First Published 2007-07-25


Freedom is priceless

 
Bulgaria mulls writing off Libya's debt

 
Bulgarian PM says his country will find way of contributing money to Benghazi Fund after medics' return.

 
SOFIA - Bulgaria might write off Libya's communist-era debt as a contribution to an international fund for the victims of an AIDS epidemic blamed on six of its medics, Bulgaria's prime minister said Wednesday.

"Freedom is priceless... And we will find a way of contributing money to the international Benghazi Fund. Writing off Libya's debt is one of the possible ways to do that but it is still under consideration," Prime Minister Sergey Stanishev told journalists.

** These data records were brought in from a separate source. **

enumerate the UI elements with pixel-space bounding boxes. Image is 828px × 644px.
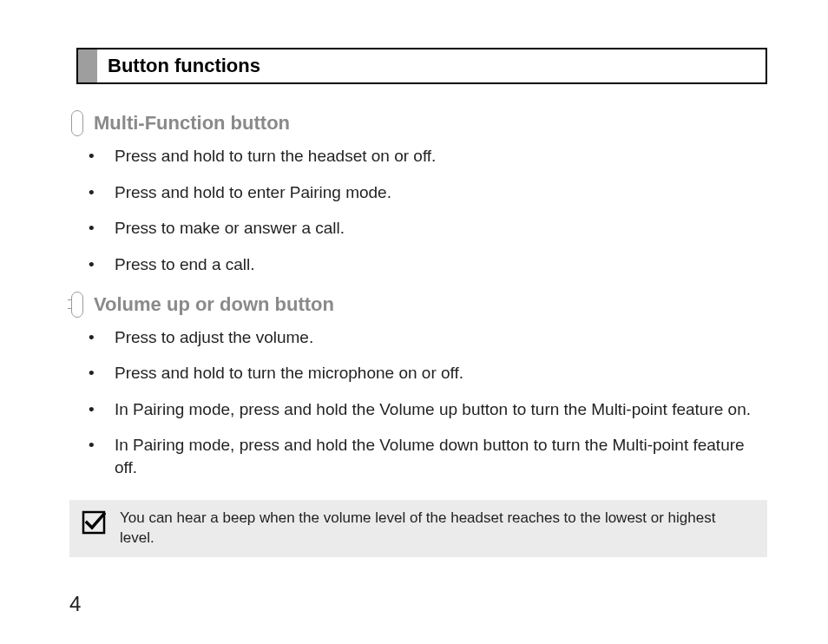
note-callout: You can hear a beep when the volume leve… <box>69 500 767 557</box>
pill-button-icon <box>71 110 83 136</box>
bullet-item: Press to adjust the volume. <box>69 326 767 349</box>
page-title: Button functions <box>97 49 766 82</box>
bullet-item: Press and hold to enter Pairing mode. <box>69 181 767 204</box>
bullet-list: Press and hold to turn the headset on or… <box>69 145 767 276</box>
bullet-item: In Pairing mode, press and hold the Volu… <box>69 434 767 478</box>
bullet-item: Press to make or answer a call. <box>69 217 767 240</box>
checkmark-icon <box>82 510 106 535</box>
title-accent <box>78 49 97 82</box>
section-heading-row: Multi-Function button <box>69 110 767 136</box>
page-number: 4 <box>69 592 81 616</box>
section-heading-row: Volume up or down button <box>69 292 767 318</box>
section-heading: Volume up or down button <box>94 293 334 316</box>
section-title-bar: Button functions <box>76 48 767 84</box>
section-heading: Multi-Function button <box>94 112 290 135</box>
bullet-item: Press and hold to turn the headset on or… <box>69 145 767 168</box>
section-volume: Volume up or down button Press to adjust… <box>69 292 767 479</box>
note-text: You can hear a beep when the volume leve… <box>120 509 753 549</box>
bullet-item: Press to end a call. <box>69 253 767 276</box>
bullet-list: Press to adjust the volume. Press and ho… <box>69 326 767 479</box>
section-multi-function: Multi-Function button Press and hold to … <box>69 110 767 276</box>
volume-button-icon <box>71 292 83 318</box>
bullet-item: In Pairing mode, press and hold the Volu… <box>69 398 767 421</box>
manual-page: Button functions Multi-Function button P… <box>0 0 828 644</box>
bullet-item: Press and hold to turn the microphone on… <box>69 362 767 384</box>
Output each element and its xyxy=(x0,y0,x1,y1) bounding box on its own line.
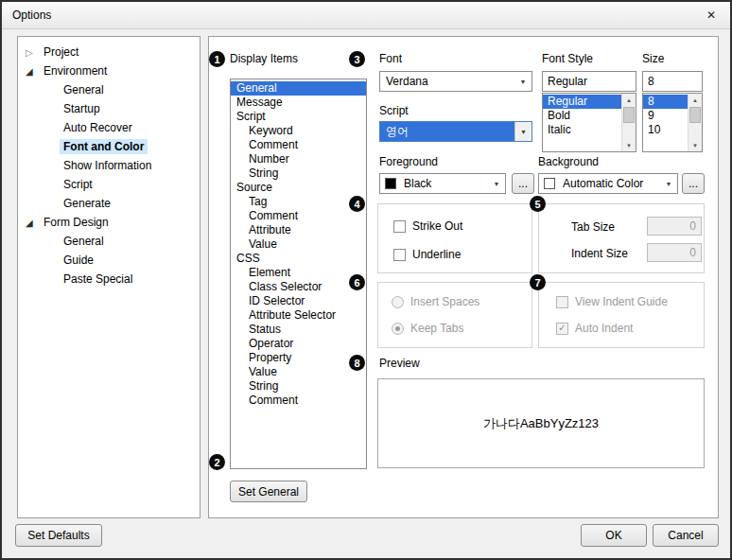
scrollbar-thumb[interactable] xyxy=(689,107,701,123)
display-item[interactable]: Operator xyxy=(231,337,366,351)
display-item[interactable]: Status xyxy=(231,323,366,337)
tree-item-label: Project xyxy=(40,44,82,60)
step-2-badge: 2 xyxy=(209,454,225,470)
foreground-select[interactable]: Black ▼ xyxy=(379,173,506,194)
font-style-scrollbar[interactable]: ▲ ▼ xyxy=(621,94,636,151)
display-item[interactable]: String xyxy=(231,379,366,394)
scroll-up-icon[interactable]: ▲ xyxy=(622,94,636,106)
tree-item-label: Auto Recover xyxy=(60,120,136,135)
size-option-selected[interactable]: 8 xyxy=(643,95,688,109)
tree-item-paste-special[interactable]: Paste Special xyxy=(60,270,136,289)
display-item[interactable]: Element xyxy=(231,266,366,280)
size-option[interactable]: 9 xyxy=(643,109,688,123)
foreground-more-button[interactable]: ... xyxy=(512,173,534,194)
tree-item-label: Show Information xyxy=(60,158,155,173)
font-select[interactable]: Verdana ▼ xyxy=(379,71,532,92)
background-more-button[interactable]: ... xyxy=(682,173,705,194)
set-general-button[interactable]: Set General xyxy=(230,481,307,502)
tree-item-general-form-design[interactable]: General xyxy=(60,232,108,251)
strike-out-checkbox[interactable]: Strike Out xyxy=(393,219,462,233)
chevron-down-icon[interactable]: ▼ xyxy=(488,174,505,193)
size-label: Size xyxy=(642,52,664,66)
tree-item-label: Script xyxy=(60,177,96,192)
tree-item-auto-recover[interactable]: Auto Recover xyxy=(60,118,136,137)
display-item[interactable]: Comment xyxy=(231,394,366,408)
chevron-down-icon[interactable]: ▼ xyxy=(514,122,532,141)
options-dialog: Options ✕ ▷ Project ◢ Environment Genera… xyxy=(0,0,732,560)
display-item[interactable]: Number xyxy=(231,152,366,166)
cancel-button[interactable]: Cancel xyxy=(653,524,719,547)
close-icon[interactable]: ✕ xyxy=(704,9,719,22)
tree-item-startup[interactable]: Startup xyxy=(60,99,104,118)
size-input[interactable] xyxy=(642,71,703,92)
display-items-list[interactable]: General Message Script Keyword Comment N… xyxy=(230,79,367,469)
font-style-option-selected[interactable]: Regular xyxy=(543,95,621,109)
indent-size-label: Indent Size xyxy=(571,247,628,261)
checkbox-box[interactable] xyxy=(393,249,406,261)
scroll-up-icon[interactable]: ▲ xyxy=(688,94,702,106)
expander-expanded-icon[interactable]: ◢ xyxy=(26,66,40,77)
display-item[interactable]: Value xyxy=(231,365,366,379)
ok-button[interactable]: OK xyxy=(581,524,647,547)
display-item[interactable]: ID Selector xyxy=(231,294,366,308)
expander-collapsed-icon[interactable]: ▷ xyxy=(26,47,40,58)
size-list[interactable]: 8 9 10 ▲ ▼ xyxy=(642,93,703,152)
step-7-badge: 7 xyxy=(530,274,546,290)
script-label: Script xyxy=(379,104,409,118)
display-item[interactable]: Comment xyxy=(231,209,366,223)
size-option[interactable]: 10 xyxy=(643,123,688,137)
tree-item-guide[interactable]: Guide xyxy=(60,251,97,270)
tab-size-input xyxy=(647,217,702,236)
display-item[interactable]: Value xyxy=(231,237,366,252)
settings-main-panel: 1 2 3 4 5 6 7 8 Display Items General Me… xyxy=(208,36,719,518)
display-item[interactable]: Script xyxy=(231,110,366,124)
radio-circle xyxy=(392,296,404,308)
whitespace-group: Insert Spaces Keep Tabs xyxy=(377,282,532,348)
chevron-down-icon[interactable]: ▼ xyxy=(514,72,532,91)
tree-item-general-environment[interactable]: General xyxy=(60,80,108,99)
background-select[interactable]: Automatic Color ▼ xyxy=(538,173,678,194)
scrollbar-thumb[interactable] xyxy=(623,107,635,123)
step-8-badge: 8 xyxy=(349,355,365,371)
font-style-option[interactable]: Italic xyxy=(543,123,621,137)
tree-item-font-and-color[interactable]: Font and Color xyxy=(60,137,148,156)
tree-item-form-design[interactable]: ◢ Form Design xyxy=(26,213,113,232)
tree-item-label: Environment xyxy=(40,63,111,79)
checkbox-box[interactable] xyxy=(393,220,406,233)
scroll-down-icon[interactable]: ▼ xyxy=(688,139,702,151)
preview-box: 가나다AaBbYyZz123 xyxy=(377,378,705,468)
checkbox-box-disabled xyxy=(556,296,568,308)
preview-sample-text: 가나다AaBbYyZz123 xyxy=(483,415,599,432)
display-item[interactable]: Class Selector xyxy=(231,280,366,294)
script-select-value: 영어 xyxy=(386,122,514,141)
size-scrollbar[interactable]: ▲ ▼ xyxy=(688,94,702,151)
display-item[interactable]: Comment xyxy=(231,138,366,152)
display-item[interactable]: Attribute xyxy=(231,223,366,237)
display-item[interactable]: Tag xyxy=(231,195,366,209)
step-4-badge: 4 xyxy=(349,196,365,212)
tree-item-project[interactable]: ▷ Project xyxy=(26,43,82,61)
display-item[interactable]: Property xyxy=(231,351,366,365)
display-item[interactable]: CSS xyxy=(231,252,366,266)
chevron-down-icon[interactable]: ▼ xyxy=(660,174,677,193)
scroll-down-icon[interactable]: ▼ xyxy=(622,139,636,151)
font-style-input[interactable] xyxy=(542,71,636,92)
font-style-option[interactable]: Bold xyxy=(543,109,621,123)
display-item[interactable]: Keyword xyxy=(231,124,366,138)
display-item[interactable]: String xyxy=(231,166,366,181)
expander-expanded-icon[interactable]: ◢ xyxy=(26,218,40,228)
tree-item-environment[interactable]: ◢ Environment xyxy=(26,61,111,80)
display-item[interactable]: Attribute Selector xyxy=(231,308,366,323)
script-select[interactable]: 영어 ▼ xyxy=(379,121,532,142)
underline-checkbox[interactable]: Underline xyxy=(393,248,461,261)
set-defaults-button[interactable]: Set Defaults xyxy=(15,524,102,547)
step-1-badge: 1 xyxy=(209,51,225,67)
tree-item-generate[interactable]: Generate xyxy=(60,194,114,213)
tree-item-show-information[interactable]: Show Information xyxy=(60,156,155,175)
display-item[interactable]: Source xyxy=(231,181,366,195)
display-item[interactable]: Message xyxy=(231,96,366,110)
font-label: Font xyxy=(379,52,402,66)
tree-item-script[interactable]: Script xyxy=(60,175,96,194)
display-item-selected[interactable]: General xyxy=(231,81,366,96)
font-style-list[interactable]: Regular Bold Italic ▲ ▼ xyxy=(542,93,636,152)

"This is not ransom or an admission of guilt but is purely humanitarian aid," he said, a day after six Bulgarian medical workers returned home following an eight-year-long ordeal in a Libyan jail.

Libya's debt to Bulgaria, accumulated during the communist era when the two countries traded intensively, is estimated at 54 million dollars (39.3 million euros), he added.

But Foreign Minister Ivaylo Kalfin specified that this sum also included Bulgaria's calculated interest, whereas Libya did not believe in owing more money than it initially did.

Bulgaria, the European Union and Libya set up the so-called Benghazi Fund in 2006 to collect money for the treatment of over 400 children, victims of an AIDS epidemic at a hospital in Benghazi.

It was also meant as a way to obtain the release of five Bulgarian nurses and one Palestinian-born doctor blamed for causing the outbreak but who have always protested their innocence.

The six returned to Bulgaria Tuesday following a compensation deal with the families of the infected children and a larger agreement by the EU to "further normalise relations" with the former pariah state, the financial aspects of which remained unclear.